Most published math papers contain errors, and yet there have been surprisingly few “major screw-ups” as defined by Mark Dominus. Daniel Lemire’s post quotes Doron Zeilberger on why these frequent errors are often benign.
Most mathematical papers are leaves in the web of knowledge, that no one reads, or will ever use to prove something else. The results that are used again and again are mostly lemmas, that while a priori non-trivial, once known, their proof is transparent. (Zeilberger’s Opinion 91)
Those papers that are “branches” rather than “leaves” receive more scrutiny and are more likely to be correct.
Zeilberger says lemmas get reused more than theorems. This dovetails with Mandelbrot’s observation mentioned a few weeks ago.
Many creative minds overrate their most baroque works, and underrate the simple ones. When history reverses such judgments, prolific writers come to be best remembered as authors of “lemmas,” of propositions they had felt “too simple” in themselves and had to be published solely as preludes to forgotten theorems.

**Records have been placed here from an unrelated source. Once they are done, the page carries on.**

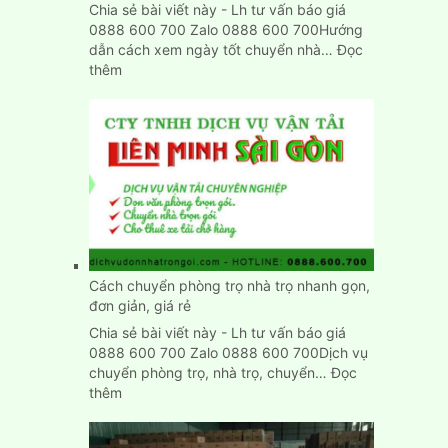
Chia sẻ bài viết này - Lh tư vấn báo giá
0888 600 700 Zalo 0888 600 700Hướng
dẫn cách xem ngày tốt chuyển nhà…
Đọc
:
thêm
Xem
ngày
tốt
chuyển
nhà
nhập
trạch
nhanh
chính
xác
Cách chuyển phòng trọ nhà trọ nhanh gọn,
đơn giản, giá rẻ
Chia sẻ bài viết này - Lh tư vấn báo giá
0888 600 700 Zalo 0888 600 700Dịch vụ
chuyển phòng trọ, nhà trọ, chuyển…
Đọc
:
thêm
Cách
chuyển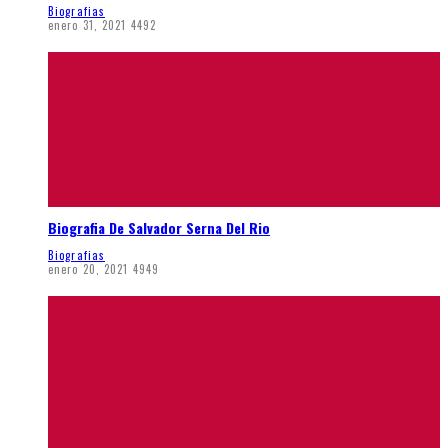
Biografias
enero 31, 2021
4492
Biografia De Salvador Serna Del Rio
Biografias
enero 20, 2021
4949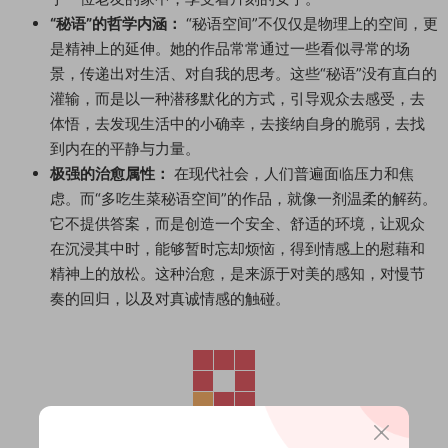
“秘语”的哲学内涵：
“秘语空间”不仅仅是物理上的空间，更
是精神上的延伸。她的作品常常通过一些看似寻常的场
景，传递出对生活、对自我的思考。这些“秘语”没有直白的
灌输，而是以一种潜移默化的方式，引导观众去感受，去
体悟，去发现生活中的小确幸，去接纳自身的脆弱，去找
到内在的平静与力量。
极强的治愈属性：
在现代社会，人们普遍面临压力和焦
虑。而“多吃生菜秘语空间”的作品，就像一剂温柔的解药。
它不提供答案，而是创造一个安全、舒适的环境，让观众
在沉浸其中时，能够暂时忘却烦恼，得到情感上的慰藉和
精神上的放松。这种治愈，是来源于对美的感知，对慢节
奏的回归，以及对真诚情感的触碰。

There are obvious analogies to software. Software that many people use has fewer bugs than software that few people use, just as theorems that people build on have fewer bugs than “leaves in the web of knowledge.” Useful subroutines and libraries are more likely to be reused than complete programs. And as Donald Knuth pointed out, re-editable code is better than black-box reusable code.
Everybody knows that software has bugs, but not everyone realizes how buggy theorems are. Bugs in software are more obvious because paper doesn’t abort. Proofs and programs are complementary forms of validation. Attempting to prove the correctness of an algorithm certainly reduces the chances of a bug, but proofs are fallible as well. Again quoting Knuth, he once said “Beware of bugs in the above code; I have only proved it correct, not tried it.” Not only can programs benefit from being more proof-like, proofs can benefit from being more program-like.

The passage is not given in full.